With the AHCAH program’s authorization set to expire on January 30, 2026, Congress faces a critical decision. The House has already passed a five-year extension, but the Senate’s path forward remains unclear. Dr. Lee Fleisher, former chief medical officer at CMS and a leading advocate for the program, argues that now is the time to update the waiver to reflect advances in technology and care delivery. "If Congress wants a rigorous, reliable evaluation that can support a permanent national model for a more widespread implementation of hospital at home, it must standardize reporting and transparent quality metrics; integrate current monitoring technology; expand to rural and underserved communities where clinically appropriate; create stronger national comparative studies across diverse hospital types; and allow more direct admissions from outpatient settings within integrated systems," Fleisher wrote in STAT News.

At present, the AHCAH program operates under a patchwork of short-term extensions and emergency-era rules, including strict geographic limits that no longer reflect the capabilities of modern remote monitoring technology. Many providers can now safely monitor patients far beyond the original 30-minute hospital radius, potentially transforming access for rural communities like those in New Hampshire. Yet, without updates, the program risks being locked into outdated models, hindering its potential for permanent adoption and broader impact.
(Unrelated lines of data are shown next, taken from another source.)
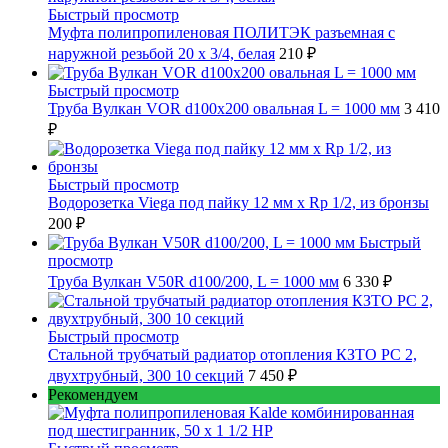
Быстрый просмотр
Муфта полипропиленовая ПОЛИТЭК разъемная с
наружной резьбой 20 x 3/4, белая
210 ₽
Быстрый просмотр
Труба Вулкан VOR d100x200 овальная L = 1000 мм
3 410
₽
Быстрый просмотр
Водорозетка Viega под пайку 12 мм х Rp 1/2, из бронзы
200 ₽
Быстрый
просмотр
Труба Вулкан V50R d100/200, L = 1000 мм
6 330 ₽
Быстрый просмотр
Стальной трубчатый радиатор отопления КЗТО РС 2,
двухтрубный, 300 10 секций
7 450 ₽
Рекомендуем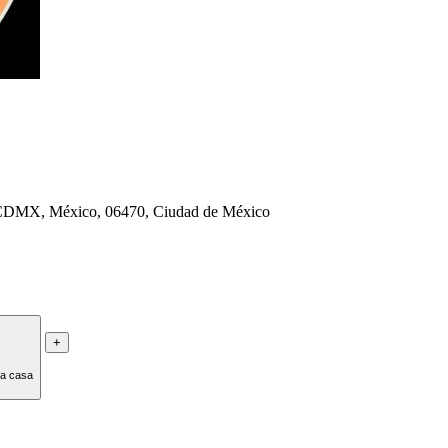
, CDMX, México, 06470, Ciudad de México
+
la casa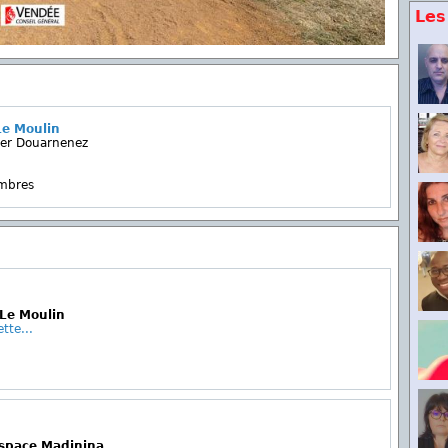
Les
Le Moulin
er Douarnenez
embres
 Le Moulin
tte...
espace Madinina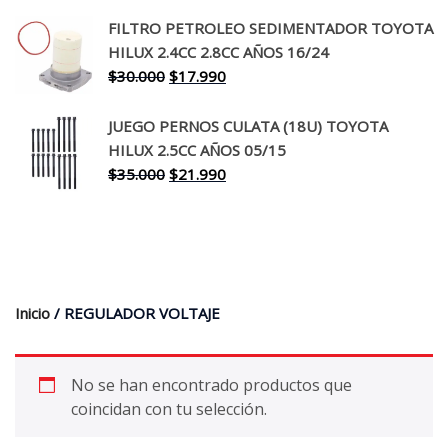
precio
precio
original
actual
FILTRO PETROLEO SEDIMENTADOR TOYOTA
era:
es:
HILUX 2.4CC 2.8CC AÑOS 16/24
$260.000.
$199.990.
El
El
$
30.000
$
17.990
precio
precio
original
actual
JUEGO PERNOS CULATA (18U) TOYOTA
era:
es:
HILUX 2.5CC AÑOS 05/15
$30.000.
$17.990.
El
El
$
35.000
$
21.990
precio
precio
original
actual
era:
es:
$35.000.
$21.990.
Inicio
/ REGULADOR VOLTAJE
No se han encontrado productos que
coincidan con tu selección.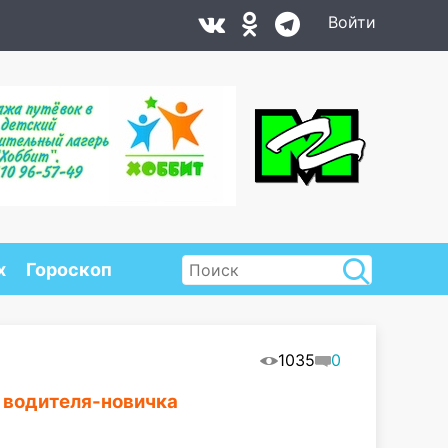
Войти
х
Гороскоп
1035
0
 водителя-новичка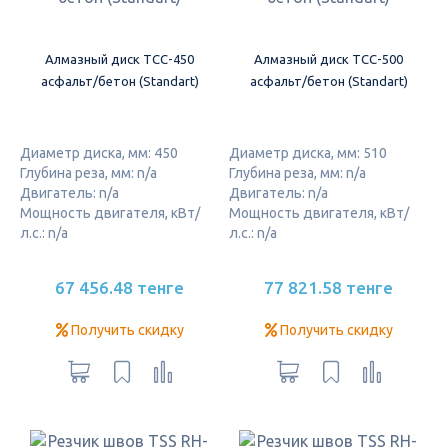
Алмазный диск ТСС-450
Алмазный диск ТСС-500
асфальт/бетон (Standart)
асфальт/бетон (Standart)
Диаметр диска, мм: 450
Диаметр диска, мм: 510
Глубина реза, мм: n/a
Глубина реза, мм: n/a
Двигатель: n/a
Двигатель: n/a
Мощность двигателя, кВт/
Мощность двигателя, кВт/
л.с.: n/a
л.с.: n/a
67 456.48 тенге
77 821.58 тенге
Получить скидку
Получить скидку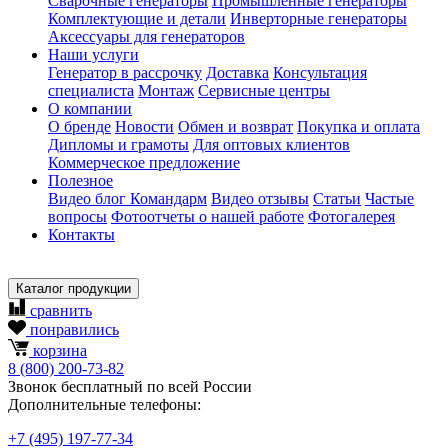
Сварочные генераторы
Промышленные генераторы
Комплектующие и детали
Инверторные генераторы
Аксессуары для генераторов
Наши услуги
Генератор в рассрочку
Доставка
Консультация
специалиста
Монтаж
Сервисные центры
О компании
О бренде
Новости
Обмен и возврат
Покупка и оплата
Дипломы и грамоты
Для оптовых клиентов
Коммерческое предложение
Полезное
Видео блог Командарм
Видео отзывы
Статьи
Частые
вопросы
Фотоотчеты о нашей работе
Фотогалерея
Контакты
Каталог продукции
сравнить
понравились
корзина
8
(800)
200-73-82
Звонок бесплатный по всей России
Дополнительные телефоны:
+7
(495)
197-77-34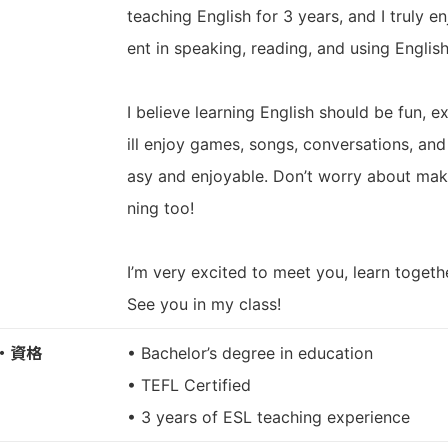
teaching English for 3 years, and I truly
ent in speaking, reading, and using English
I believe learning English should be fun, e
ill enjoy games, songs, conversations, and 
asy and enjoyable. Don’t worry about maki
ning too!
I’m very excited to meet you, learn toget
See you in my class!
・資格
• Bachelor’s degree in education
• TEFL Certified
• 3 years of ESL teaching experience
The stakes are high. If Congress simply extends the waiver as-is, it will be studying a model frozen in time—one that may not capture the full promise of today’s technology or the evolving needs of patients and providers. As Dr. Fleisher put it, "We should not let an outdated waiver define the next decade of care innovation."

Back in New Hampshire, the intersection of Medicaid funding woes and the uncertain future of hospital-at-home programs underscores the urgent need for policy solutions that are both innovative and responsive to the realities on the ground. Whether in a rural nursing home or a patient’s living room, the ultimate goal remains the same: delivering safe, high-quality, and accessible care to those who need it most.

As lawmakers in Concord and Washington, D.C., weigh their next moves, the choices they make in the coming weeks and months will reverberate through the lives of patients, families, and health care workers for years to come.